### THE PROBLEM
Reproduce nothing but the closing run of lines: the line with "Počasí · Bydhošť" and each line that follows it to the end of the data.
-------- EXERCISE MATERIALS --------
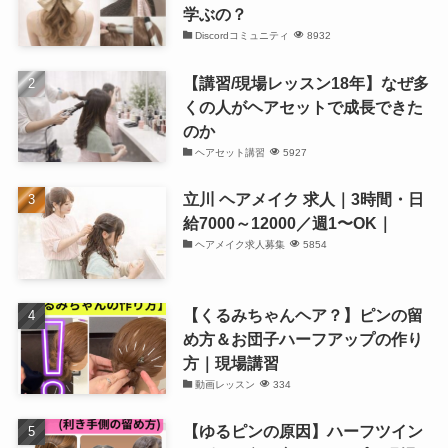
学ぶの？
Discordコミュニティ
8932
【講習/現場レッスン18年】なぜ多
くの人がヘアセットで成長できた
のか
ヘアセット講習
5927
立川 ヘアメイク 求人｜3時間・日
給7000～12000／週1〜OK｜
ヘアメイク求人募集
5854
【くるみちゃんヘア？】ピンの留
め方＆お団子ハーフアップの作り
方｜現場講習
動画レッスン
334
【ゆるピンの原因】ハーフツイン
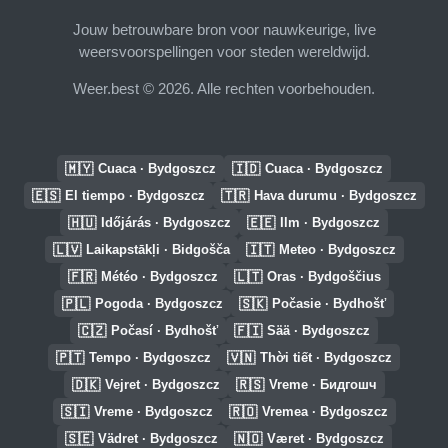
Jouw betrouwbare bron voor nauwkeurige, live
weersvoorspellingen voor steden wereldwijd.
Weer.best © 2026. Alle rechten voorbehouden.
🇲🇾
🇮🇩
Cuaca · Bydgoszcz
Cuaca · Bydgoszcz
🇪🇸
🇹🇷
El tiempo · Bydgoszcz
Hava durumu · Bydgoszcz
🇭🇺
🇪🇪
Időjárás · Bydgoszcz
Ilm · Bydgoszcz
🇱🇻
🇮🇹
Laikapstākļi · Bidgošča
Meteo · Bydgoszcz
🇫🇷
🇱🇹
Météo · Bydgoszcz
Oras · Bydgoščius
🇵🇱
🇸🇰
Pogoda · Bydgoszcz
Počasie · Bydhošť
🇨🇿
🇫🇮
Počasí · Bydhošť
Sää · Bydgoszcz
🇵🇹
🇻🇳
Tempo · Bydgoszcz
Thời tiết · Bydgoszcz
🇩🇰
🇷🇸
Vejret · Bydgoszcz
Vreme · Бидгошч
🇸🇮
🇷🇴
Vreme · Bydgoszcz
Vremea · Bydgoszcz
🇸🇪
🇳🇴
Vädret · Bydgoszcz
Været · Bydgoszcz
--------
### RESPONSE TO THIS EXERCISE
Počasí · Bydhošť
Sää · Bydgoszcz
🇵🇹
🇻🇳
Tempo · Bydgoszcz
Thời tiết · Bydgoszcz
🇩🇰
🇷🇸
Vejret · Bydgoszcz
Vreme · Бидгошч
🇸🇮
🇷🇴
Vreme · Bydgoszcz
Vremea · Bydgoszcz
🇸🇪
🇳🇴
Vädret · Bydgoszcz
Været · Bydgoszcz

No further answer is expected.